Minnesota Gov. Tim Walz, a Democrat, has activated the National Guard and said Minneapolis will be under a curfew Friday night. He told reporters that it was unrealistic to expect people this week to stay at home because of the coronavirus pandemic, and the police weren't going to be able to stand in people's way.

"Watching what happened to George Floyd had people say, 'To hell with staying home,'" Walz said. "The idea that we would go in and break up those expressions of grief and rage was ridiculous."

Mathieu, the University of Minnesota professor, said that those emotions are a byproduct of the years spent by America's black population living under the heel of the white majority, relegated to impoverished housing conditions, civil rights abuses and health disparities. Today's pandemic and the racial implications also played out in 1919, when hundreds of black people were brutally killed or beaten by white mobs across the country in what was known as the "Red Summer," which coincided with the Spanish flu pandemic.

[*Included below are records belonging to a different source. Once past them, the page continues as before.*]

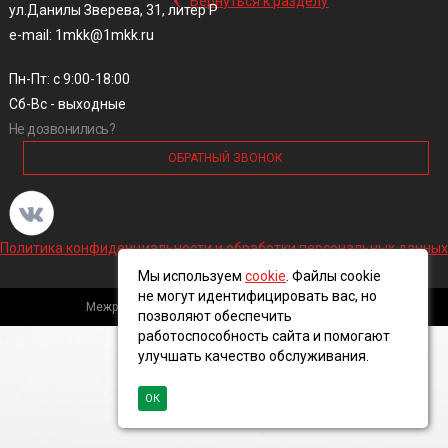
Вернуться к разделу
ул.Данилы Зверева, 31, литер Р
e-mail: 1mkk@1mkk.ru
Пн-Пт: с 9:00-18:00
Сб-Вс - выходные
Не дозвонились?
ОБРАТНЫЙ ЗВОНОК
Политика конфиденциальности и обработки персональных данных
Мы используем
cookie
. Файлы cookie
не могут идентифицировать вас, но
Межрегиональная кабельная компания, 2016 ©
позволяют обеспечить
работоспособность сайта и помогают
улучшать качество обслуживания.
ОК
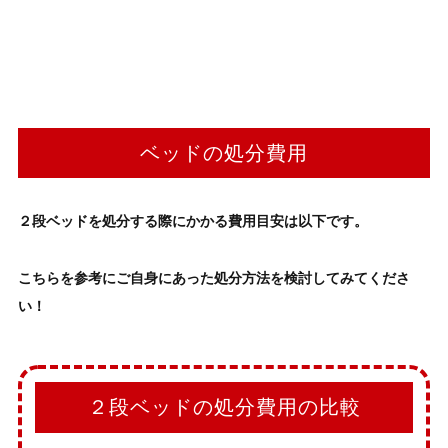
ベッドの処分費用
２段ベッド
を処分する際にかかる費用目安は以下です。
こちらを参考にご自身にあった
処分方法
を検討してみてくださ
い！
２段ベッドの処分費用の比較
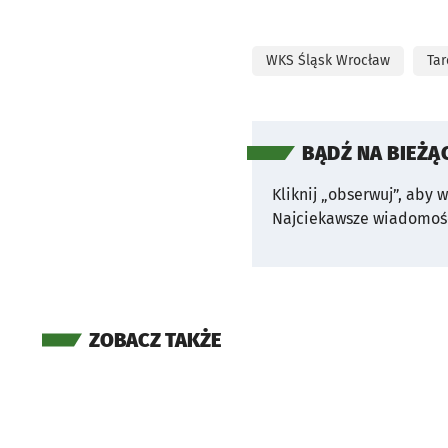
WKS Śląsk Wrocław
Tar
BĄDŹ NA BIEŻĄ
Kliknij „obserwuj”, aby 
Najciekawsze wiadomośc
ZOBACZ TAKŻE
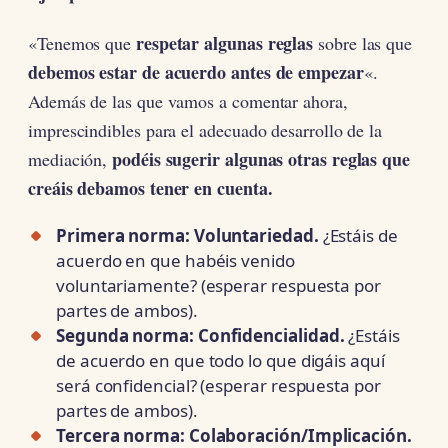
respetar algunas reglas
«Tenemos que
sobre las que
debemos estar de acuerdo antes de empezar
«.
Además de las que vamos a comentar ahora,
imprescindibles para el adecuado desarrollo de la
podéis sugerir algunas otras reglas que
mediación,
creáis debamos tener en cuenta.
Primera norma: Voluntariedad.
¿Estáis de
acuerdo en que habéis venido
voluntariamente? (esperar respuesta por
partes de ambos).
Segunda norma: Confidencialidad.
¿Estáis
de acuerdo en que todo lo que digáis aquí
será confidencial? (esperar respuesta por
partes de ambos).
Tercera norma: Colaboración/Implicación.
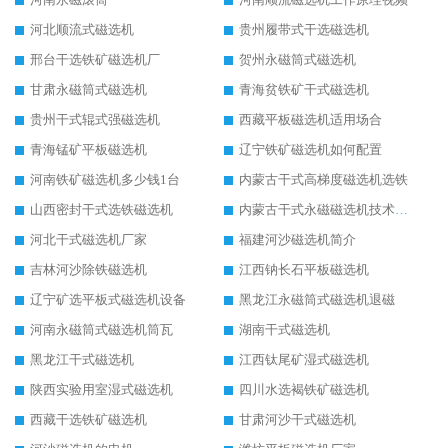
河北顺流式磁选机
贵州履带式干选磁选机
邢台干选铁矿磁选机厂
贺州永磁筒式磁选机
甘肃永磁筒式磁选机
青海贫铁矿干式磁选机
贵州干式辊式强磁选机
西藏平板磁选机适用场合
青海锰矿平板磁选机
辽宁铁矿磁选机如何配置
河南铁矿磁选机多少钱1台
内蒙古干式高梯度磁选机选铁
山西密封干式选铁磁选机
内蒙古干式永磁磁选机技术要求
河北干式磁选机厂家
福建河沙磁选机简介
吉林河沙除铁磁选机
江西钠长石平板磁选机
辽宁矿选平板式磁选机设备
黑龙江永磁筒式磁选机退磁
河南永磁筒式磁选机筒瓦
湖南干式磁选机
黑龙江干式磁选机
江西钛尾矿湿式磁选机
陕西实验用室湿式磁选机
四川水选褐铁矿磁选机
西藏干选铁矿磁选机
甘肃河沙干式磁选机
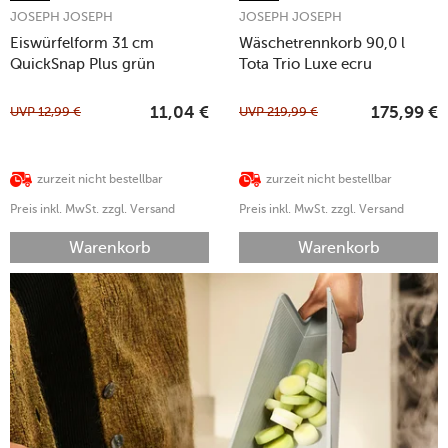
JOSEPH JOSEPH
JOSEPH JOSEPH
Eiswürfelform 31 cm
Wäschetrennkorb 90,0 l
QuickSnap Plus grün
Tota Trio Luxe ecru
UVP
12,99
€
UVP
219,99
€
11,04
€
175,99
€
zurzeit nicht bestellbar
zurzeit nicht bestellbar
Preis inkl. MwSt. zzgl. Versand
Preis inkl. MwSt. zzgl. Versand
Warenkorb
Warenkorb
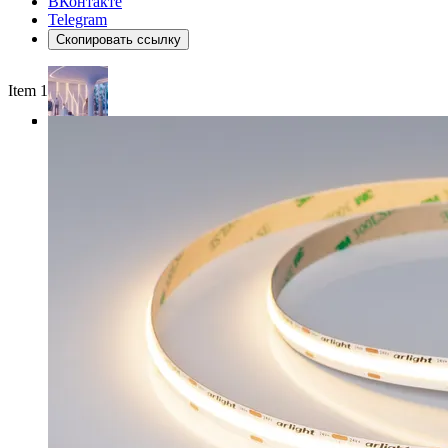
ВКонтакте
Telegram
Скопировать ссылку
Item 1 of 4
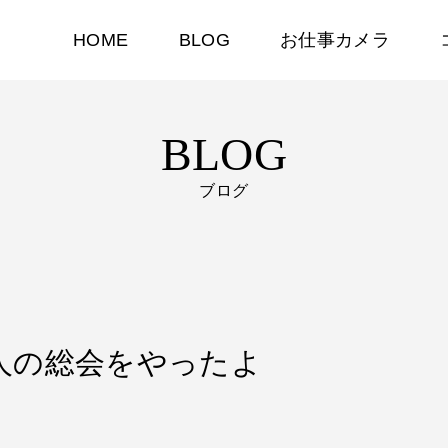
HOME
BLOG
お仕事カメラ
BLOG
ブログ
団法人の総会をやったよ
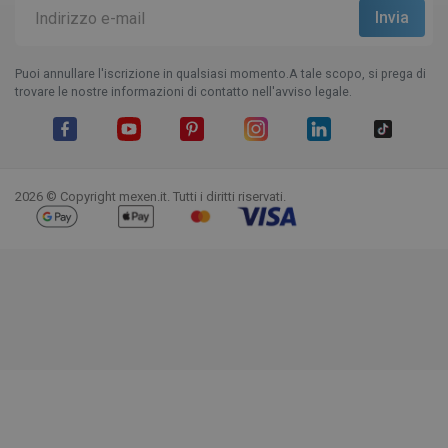
Puoi annullare l'iscrizione in qualsiasi momento.A tale scopo, si prega di
trovare le nostre informazioni di contatto nell'avviso legale.
Facebook
YouTube
Pinterest
Instagram
LinkedIn
TikTok
2026 © Copyright mexen.it. Tutti i diritti riservati.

"One of the frustrating things for people watching all of this unfold is that the calls for justice haven't changed," Mathieu said. "The accounts of how black men, although not exclusively black men, navigate their own country differs tragically from how other citizens navigate it."

Alvin B. Tillery Jr., director of the Center for the Study of Diversity and Democracy at Northwestern University in Illinois, said the current protests are a sign of the times, compounded by the politically divisive rhetoric from Washington, a white nationalist movement that gave way to the deadly rally in Charlottesville, Virginia, in 2017, and now a pandemic where millions of Americans are out of jobs and lacking financial means.

Big cities, such as Los Angeles, Chicago, Detroit, and Newark, New Jersey, were once convulsed by rioting, or as Tillery prefers to call them, "uprisings," that left black and brown communities disadvantaged socially and economically to this day.

The millennials and Gen Z who are protesting now are "much less willing to take the law and order obfuscations that come from the white power structure," Tillery said.

This moment of demonstrations across the nation and the similar cries for justice that older generations never saw realized, he said, "were a conflagration waiting to happen."